Axel-F binding predictions - Tutorial
There are multiple ways of what to include inside the CSV file. The simplest form of data you can provide to Axel-F is a CSV file containing peptide sequences only. Depending on available data you have, you may include allele names, tpm values, and/or gene names at your choice.
Example 1.
Contains peptide sequence only.
(Simplest form of data.)
Example 2.
Contains peptide sequence and allele names.
Example 3.
Contains peptide sequence, allele names, and TPM value.
(Using custom TPM values.)
Example 4.
Contains peptide sequence, allele names, gene names.

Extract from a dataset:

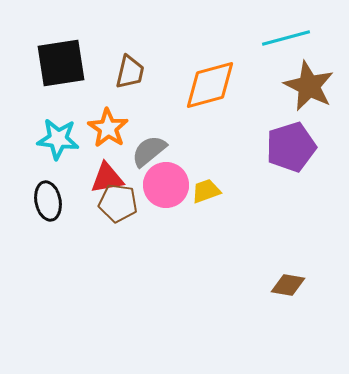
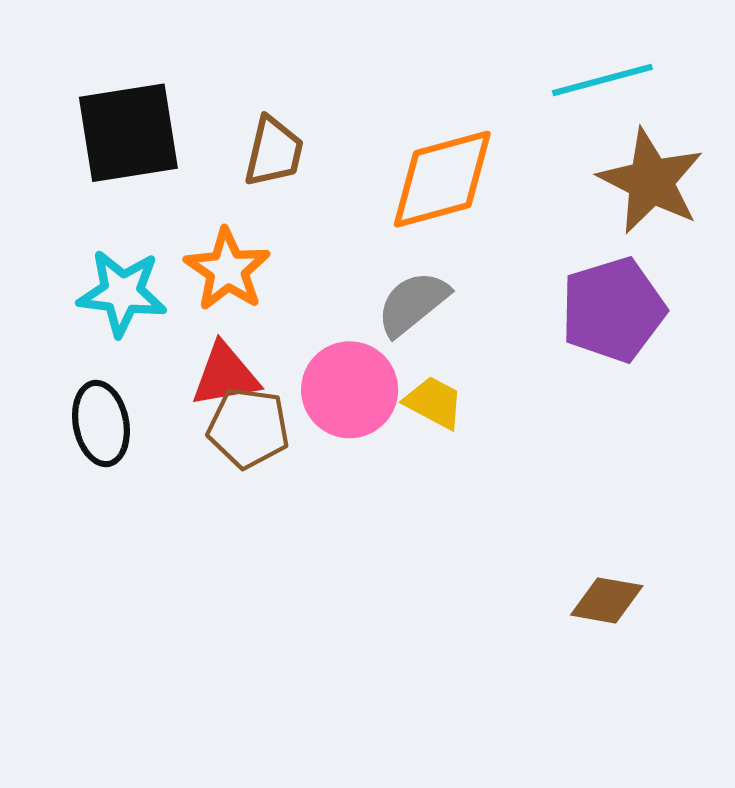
gray semicircle: (149, 151) -> (413, 303), moved
yellow trapezoid: (206, 191) -> (434, 402), turned 48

(Using TPM values from TCGA data.)
Please note that these are CSV formatted file, thus TSV format would not work. If you would like to simply create CSV formatted file on a text editor or directly on the form, please have each column separated by comma.
CSV Format Example In Plain Text
If you filling out data manually on text file/editor or directly on the AXEL-F form,
make sure you separate each data with comma if you have more than one column.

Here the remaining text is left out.